My blog engine is now privacy-first

2026-07-15BloggingEngine UpdatesWebDevAccessibilityTransparency

A quick behind-the-scenes update on the blog engine itself. Since I launched this thing I've quietly added a bunch of features, and most of them share a theme: being transparent about how the site is made, and not leaking your data to third parties in the process.

I built this engine myself, with AI help, which is rather the point. So none of this is a changelog - these are choices I made on purpose. Quick tour of what changed.

A real transparency label

Every page now carries a small AI transparency label in the footer. It says, in plain terms, what a human did and what the AI did on this site - ideation and the actual writing are mine, the AI helps with engine development and polishing. This matches the whole spirit of the AICare toolkit I wrote about earlier: if I'm going to use AI, I should say so, out loud, where you can see it.

Automatic alt text for images

Every image I drop into a post now gets a written alt text - the description a screen reader reads aloud, and the thing you see if an image fails to load. It's generated automatically at build time by a vision model, but only when I haven't written one myself. If I write my own, mine stays.

The point is accessibility. I was forgetting to write alt text by hand, so I made the engine refuse to forget.

YouTube embeds that don't spy on you

When I link a YouTube video, it now shows up as a proper playable embed instead of a plain link. But it does NOT load YouTube's player - or its cookies, or its tracking - until you actually click play. Before that it's just a thumbnail served from my side.

So you can read a post with a video in it and YouTube never knows you were there unless you decide to watch.

Comments, powered by Mastodon

The big one. Posts can now have a comment section - and it's just Mastodon.

When I publish something, the engine posts a toot linking to it.
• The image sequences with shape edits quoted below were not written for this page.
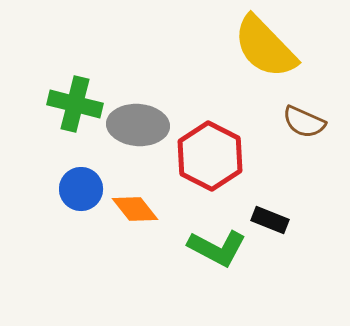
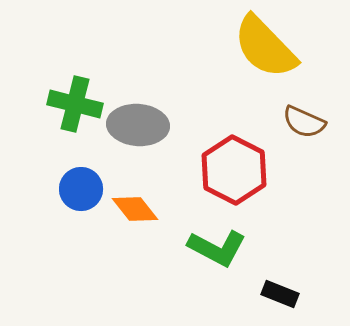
red hexagon: moved 24 px right, 14 px down
black rectangle: moved 10 px right, 74 px down
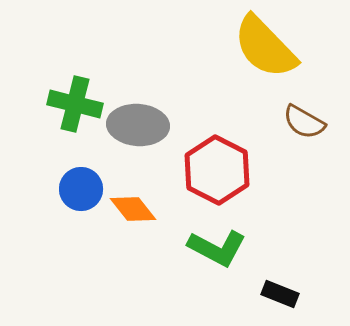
brown semicircle: rotated 6 degrees clockwise
red hexagon: moved 17 px left
orange diamond: moved 2 px left
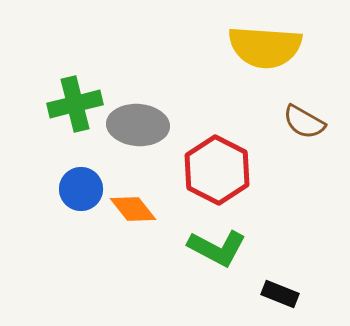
yellow semicircle: rotated 42 degrees counterclockwise
green cross: rotated 28 degrees counterclockwise
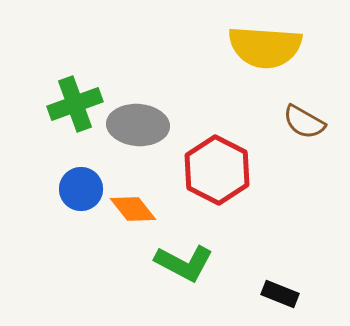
green cross: rotated 6 degrees counterclockwise
green L-shape: moved 33 px left, 15 px down
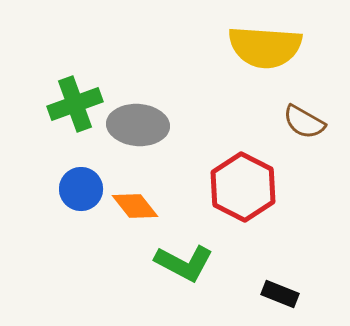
red hexagon: moved 26 px right, 17 px down
orange diamond: moved 2 px right, 3 px up
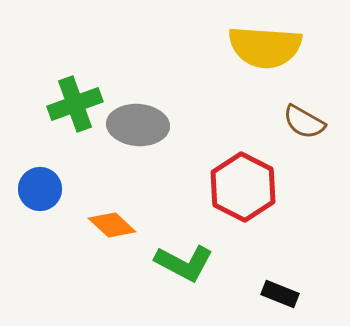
blue circle: moved 41 px left
orange diamond: moved 23 px left, 19 px down; rotated 9 degrees counterclockwise
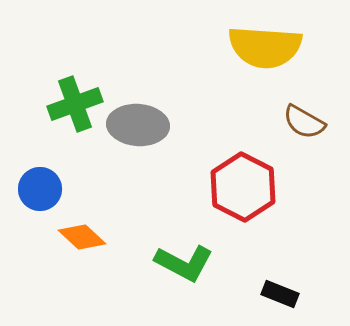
orange diamond: moved 30 px left, 12 px down
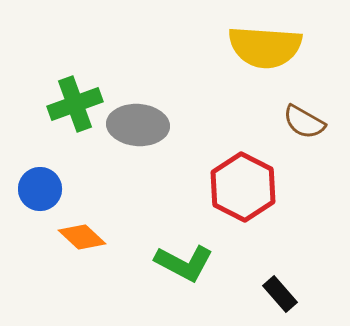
black rectangle: rotated 27 degrees clockwise
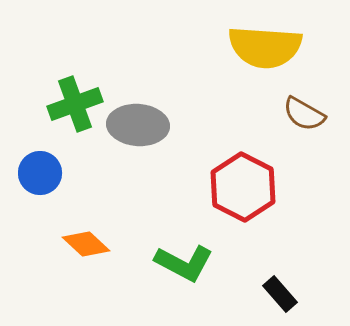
brown semicircle: moved 8 px up
blue circle: moved 16 px up
orange diamond: moved 4 px right, 7 px down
Any replies to that toot become the comments under the article. No comment database, no Disqus, no third-party embed watching my readers. The comments load from Mastodon only when you click a button, and I sanitize everything before it touches the page.

If you want to comment, you reply to the toot. Your comment lives on your own Mastodon account, on your own instance. I don't own it and can't hold it hostage. That feels like the right way round.
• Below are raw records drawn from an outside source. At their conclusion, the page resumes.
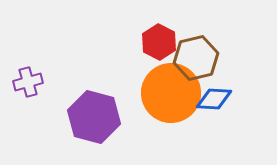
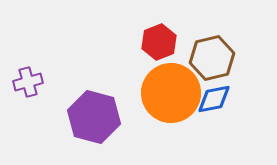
red hexagon: rotated 12 degrees clockwise
brown hexagon: moved 16 px right
blue diamond: rotated 15 degrees counterclockwise
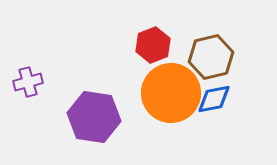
red hexagon: moved 6 px left, 3 px down
brown hexagon: moved 1 px left, 1 px up
purple hexagon: rotated 6 degrees counterclockwise
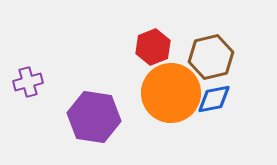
red hexagon: moved 2 px down
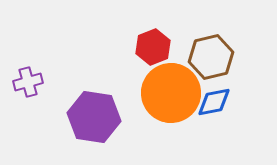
blue diamond: moved 3 px down
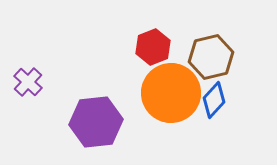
purple cross: rotated 32 degrees counterclockwise
blue diamond: moved 2 px up; rotated 36 degrees counterclockwise
purple hexagon: moved 2 px right, 5 px down; rotated 15 degrees counterclockwise
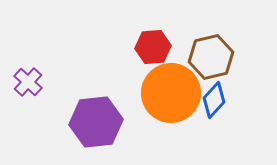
red hexagon: rotated 16 degrees clockwise
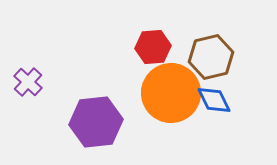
blue diamond: rotated 69 degrees counterclockwise
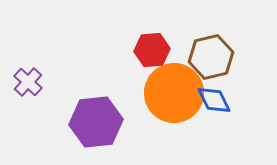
red hexagon: moved 1 px left, 3 px down
orange circle: moved 3 px right
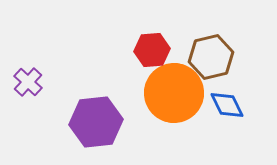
blue diamond: moved 13 px right, 5 px down
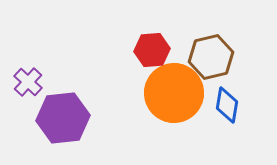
blue diamond: rotated 36 degrees clockwise
purple hexagon: moved 33 px left, 4 px up
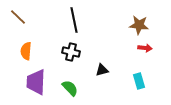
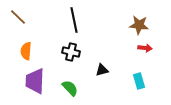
purple trapezoid: moved 1 px left, 1 px up
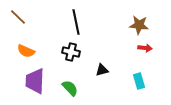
black line: moved 2 px right, 2 px down
orange semicircle: rotated 72 degrees counterclockwise
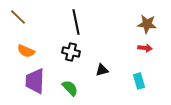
brown star: moved 8 px right, 1 px up
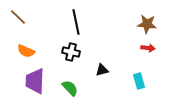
red arrow: moved 3 px right
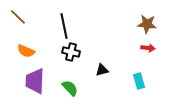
black line: moved 12 px left, 4 px down
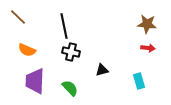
orange semicircle: moved 1 px right, 1 px up
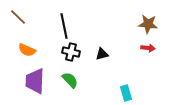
brown star: moved 1 px right
black triangle: moved 16 px up
cyan rectangle: moved 13 px left, 12 px down
green semicircle: moved 8 px up
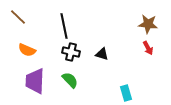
red arrow: rotated 56 degrees clockwise
black triangle: rotated 32 degrees clockwise
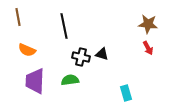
brown line: rotated 36 degrees clockwise
black cross: moved 10 px right, 5 px down
green semicircle: rotated 54 degrees counterclockwise
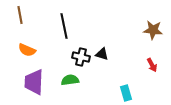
brown line: moved 2 px right, 2 px up
brown star: moved 5 px right, 6 px down
red arrow: moved 4 px right, 17 px down
purple trapezoid: moved 1 px left, 1 px down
Credit where due: I adapted this approach from Carl Schwan's excellent write-up, "Adding comments to your static blog with Mastodon". I changed a fair bit to fit this engine, but the core idea is his.

Smaller things

Link previews: posts now generate a proper preview card when shared (the image + title + summary box you see on Mastodon, LinkedIn, etc). If a post has its own image it uses that, otherwise a default.

Images are now self-hosted too - anything I reference gets copied into the site instead of hotlinked, so nothing breaks or leaks later.

The common thread, if there is one, is that I'd rather the site be a little more work for me and a lot more transparent with you. Next thing on my list is watching to see if anyone actually replies to that first toot.